Geçmişte PKK'nın daha çok anti personel mayını kullandığını dile getiren Mert, Dağlıca'da ise zırhlı araçları etkisiz hale getirebilecek tahrip gücü yüksek patlayıcı kullanıldığını, bunun da ancak Suriye'den Türkiye'ye getirilmiş olabileceğini vurguladı.

Emperyalist ülkelerin hedeflerini gerçekleştirmek için PKK ve benzeri terör örgütlerini kullandığını söyleyen Mert, terörün en çok Kürtleri mağdur ettiğini ve herkesin teröre karşı ortak tavır alması gerektiğini aktardı.

Teröre karşı yapılan eylemlerde Kürtlerin hedef alınmasının çok büyük yanlış olacağını vurgulayan Mert, "PKK eşittir Kürt demek değildir. PKK, Kürt örgütü değildir. Batı'da bu eylemler Kürt düşmanlığına dönüşmemeli. Emperyalizmin istediği bu zaten. Biz çıkıp terörü lanetleyelim. Terörün karşısında hep beraber duralım. Siyasi herhangi bir sembol bulundurmayalım" ifadelerini kullandı.

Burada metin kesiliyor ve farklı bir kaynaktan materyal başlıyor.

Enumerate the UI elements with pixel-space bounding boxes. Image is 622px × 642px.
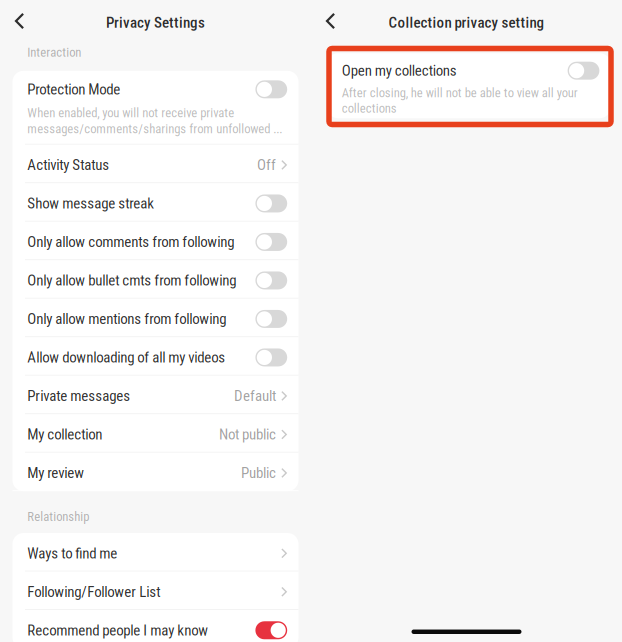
staticText: Interaction bbox=[27, 45, 81, 60]
staticText: Show message streak bbox=[27, 195, 154, 212]
button[interactable]: Only allow comments from following bbox=[12, 222, 298, 260]
button[interactable]: Private messages bbox=[12, 376, 298, 414]
staticText: Not public bbox=[219, 426, 276, 443]
staticText: Off bbox=[257, 156, 276, 174]
staticText: collections bbox=[342, 101, 397, 116]
button[interactable]: Open my collections bbox=[327, 53, 611, 118]
staticText: Following/Follower List bbox=[27, 583, 160, 600]
staticText: My review bbox=[27, 464, 84, 482]
button[interactable]: Back bbox=[311, 6, 347, 39]
button[interactable]: Recommend people I may know bbox=[12, 610, 298, 642]
staticText: After closing, he will not be able to vi… bbox=[342, 86, 578, 100]
staticText: Activity Status bbox=[27, 156, 109, 174]
button[interactable]: Activity Status bbox=[12, 145, 298, 183]
staticText: Collection privacy setting bbox=[388, 14, 544, 31]
staticText: Ways to find me bbox=[27, 544, 117, 562]
button[interactable]: Allow downloading of all my videos bbox=[12, 337, 298, 376]
staticText: Private messages bbox=[27, 387, 130, 405]
button[interactable]: Show message streak bbox=[12, 183, 298, 222]
staticText: When enabled, you will not receive priva… bbox=[27, 105, 234, 120]
staticText: Only allow bullet cmts from following bbox=[27, 272, 236, 289]
staticText: Relationship bbox=[27, 509, 89, 524]
staticText: messages/comments/sharings from unfollow… bbox=[27, 121, 282, 136]
staticText: Only allow comments from following bbox=[27, 233, 234, 251]
staticText: Privacy Settings bbox=[106, 14, 205, 31]
button[interactable]: My collection bbox=[12, 414, 298, 453]
button[interactable]: Only allow mentions from following bbox=[12, 299, 298, 337]
button[interactable]: Only allow bullet cmts from following bbox=[12, 260, 298, 299]
staticText: Public bbox=[241, 464, 276, 482]
staticText: Only allow mentions from following bbox=[27, 310, 226, 328]
staticText: Open my collections bbox=[342, 62, 457, 80]
button[interactable]: Protection Mode bbox=[12, 71, 298, 145]
button[interactable]: Following/Follower List bbox=[12, 572, 298, 610]
staticText: Recommend people I may know bbox=[27, 622, 208, 639]
button[interactable]: Back bbox=[0, 6, 36, 39]
staticText: Protection Mode bbox=[27, 81, 120, 98]
button[interactable]: Ways to find me bbox=[12, 533, 298, 572]
staticText: Allow downloading of all my videos bbox=[27, 349, 225, 366]
staticText: Default bbox=[234, 387, 276, 405]
staticText: My collection bbox=[27, 426, 102, 443]
button[interactable]: My review bbox=[12, 453, 298, 491]
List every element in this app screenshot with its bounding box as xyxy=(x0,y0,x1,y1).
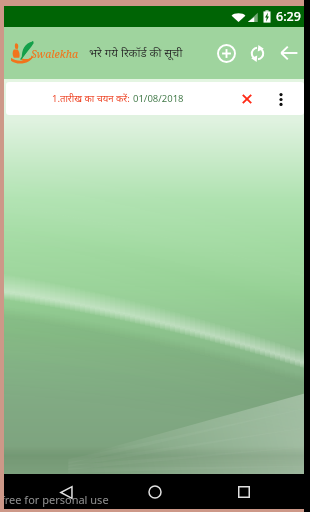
button[interactable]: Back xyxy=(52,478,80,506)
staticText: भरे गये रिकॉर्ड की सूची xyxy=(89,45,183,61)
staticText: Swalekha xyxy=(31,47,78,61)
button[interactable]: Delete xyxy=(236,88,258,110)
button[interactable]: Home xyxy=(141,478,169,506)
button[interactable]: More options xyxy=(270,88,292,110)
button[interactable]: Back xyxy=(274,38,304,68)
button[interactable]: 1.तारीख का चयन करें: xyxy=(6,82,304,115)
button[interactable]: Recents xyxy=(230,478,258,506)
staticText: 01/08/2018 xyxy=(133,92,184,105)
staticText: free for personal use xyxy=(1,492,109,507)
staticText: 1.तारीख का चयन करें: xyxy=(52,92,133,105)
button[interactable]: Refresh xyxy=(242,38,272,68)
staticText: 6:29 xyxy=(276,8,301,25)
button[interactable]: Add record xyxy=(211,38,241,68)
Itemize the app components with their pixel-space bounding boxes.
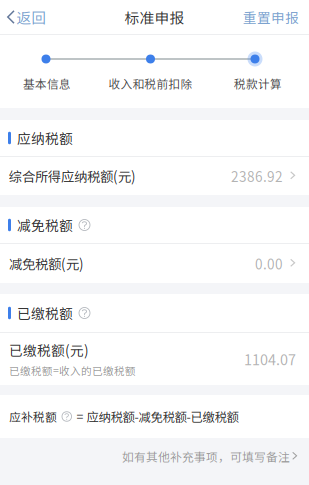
staticText: = 应纳税额-减免税额-已缴税额 xyxy=(76,408,238,425)
staticText: 如有其他补充事项，可填写备注 xyxy=(122,448,290,465)
staticText: 综合所得应纳税额(元) xyxy=(9,166,136,186)
staticText: 应补税额 xyxy=(9,408,57,425)
button[interactable]: 减免税额(元) xyxy=(0,244,309,283)
staticText: 已缴税额(元) xyxy=(9,340,89,360)
staticText: 1104.07 xyxy=(244,349,296,370)
staticText: 重置申报 xyxy=(243,7,299,27)
staticText: 收入和税前扣除 xyxy=(108,75,192,92)
staticText: 返回 xyxy=(16,6,46,28)
button[interactable]: 综合所得应纳税额(元) xyxy=(0,157,309,195)
staticText: 0.00 xyxy=(255,254,283,273)
staticText: 税款计算 xyxy=(234,75,282,92)
staticText: 减免税额(元) xyxy=(9,254,84,273)
staticText: 已缴税额=收入的已缴税额 xyxy=(9,363,136,378)
staticText: 基本信息 xyxy=(23,75,71,92)
staticText: 标准申报 xyxy=(124,6,184,28)
button[interactable]: 如有其他补充事项，可填写备注 xyxy=(0,438,309,475)
staticText: 已缴税额 xyxy=(17,303,73,323)
staticText: 减免税额 xyxy=(17,215,73,235)
staticText: 2386.92 xyxy=(231,166,283,186)
button[interactable]: 返回 xyxy=(0,0,46,34)
staticText: 应纳税额 xyxy=(17,128,73,148)
button[interactable]: 重置申报 xyxy=(243,1,309,33)
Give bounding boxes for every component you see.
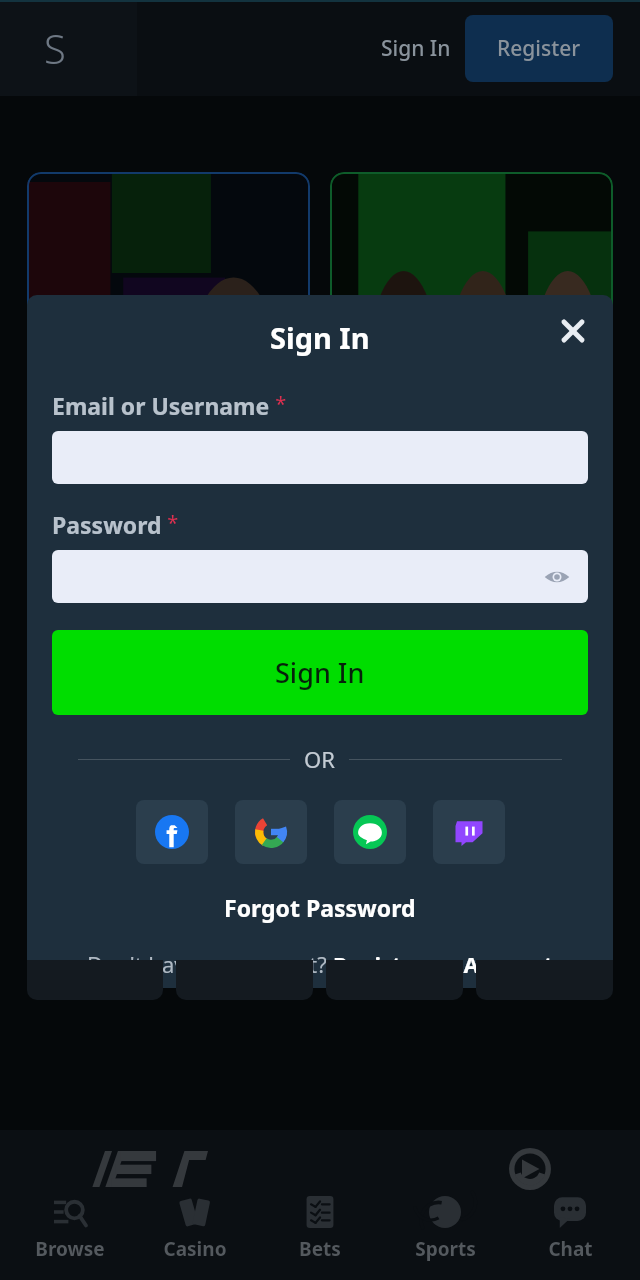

- Patlayıcıların temini ve içeriği

Mayın ve Patlayıcı Uzmanı emekli Astsubay Ahmet Zengin de son zamanlarda birbiri ardına patlatılan ve yüksek tahribat etkisi yapan patlayıcıların kimyasal gübreler kullanılarak elde edildiğini söyledi.

"PKK'nın önceden hazırlanan patlayıcıları, Çözüm Süreci'nin devam ettiği dönemlerde siyasi uzantısı olan belediyeler aracılığıyla yola döşediğini" savunan Zengin, "PKK, kullandığı patlayıcıları, maalesef Türkiye'de bulunan ve çiftçilere tarımda kullanmaları maksadıyla verilen amonyum nitrat ve potasyum nitrat gübrelerden sağlıyor. Bu kimyasal gübrelerin içinde bulunan ve oranı yüzde 33 olan amonyum ve potasyum nitrata bazı maddeler katılarak patlayıcı elde ediliyor" diye konuştu.

Zengin, patlayıcı yapımında kullanılan kimyasal gübrelerin yurtdışından ithal edilebildiğini dile getirerek, gübrelerden yapılan patlayıcının adının "ANFO" olduğunu, şiddetinin artırılması için başka katkılarla desteklendiğini anlattı.

Ahmet Zengin, "Kimyasal gübre elde edildikten sonra bunun içine alüminyum tozu, metal parçaları ve mazot katarak patlayıcı lokum haline getiriyor. Ondan sonra ucuna fünye yerleştirilerek infilak ettiriliyor. Patlayıcıları, PKK'lılar bizatihi kendileri yapıyor. Bunun üretimi dışarıdan değil, içeridendir" şeklinde konuştu.